Content starts
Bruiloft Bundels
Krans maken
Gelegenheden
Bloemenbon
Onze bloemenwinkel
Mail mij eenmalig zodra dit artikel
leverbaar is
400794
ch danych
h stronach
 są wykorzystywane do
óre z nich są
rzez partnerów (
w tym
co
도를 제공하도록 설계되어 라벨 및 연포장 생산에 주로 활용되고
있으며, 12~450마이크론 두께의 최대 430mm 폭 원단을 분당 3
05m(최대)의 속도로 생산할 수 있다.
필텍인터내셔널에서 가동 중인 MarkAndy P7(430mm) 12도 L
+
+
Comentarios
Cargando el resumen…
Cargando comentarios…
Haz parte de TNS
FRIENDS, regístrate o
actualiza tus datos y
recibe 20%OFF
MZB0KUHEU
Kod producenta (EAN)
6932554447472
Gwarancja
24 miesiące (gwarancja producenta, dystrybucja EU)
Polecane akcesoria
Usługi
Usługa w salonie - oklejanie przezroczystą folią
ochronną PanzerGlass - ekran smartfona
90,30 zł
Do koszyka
Content ends
Content starts
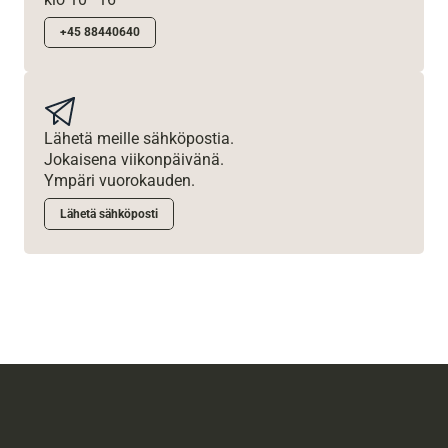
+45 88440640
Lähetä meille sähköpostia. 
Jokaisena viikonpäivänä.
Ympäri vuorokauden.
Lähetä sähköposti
Content ends
» **Work instructions**: Could you tally how many lines of the material above include the word "producenta" and reply with only that count?

» **Response for this exercise**: 2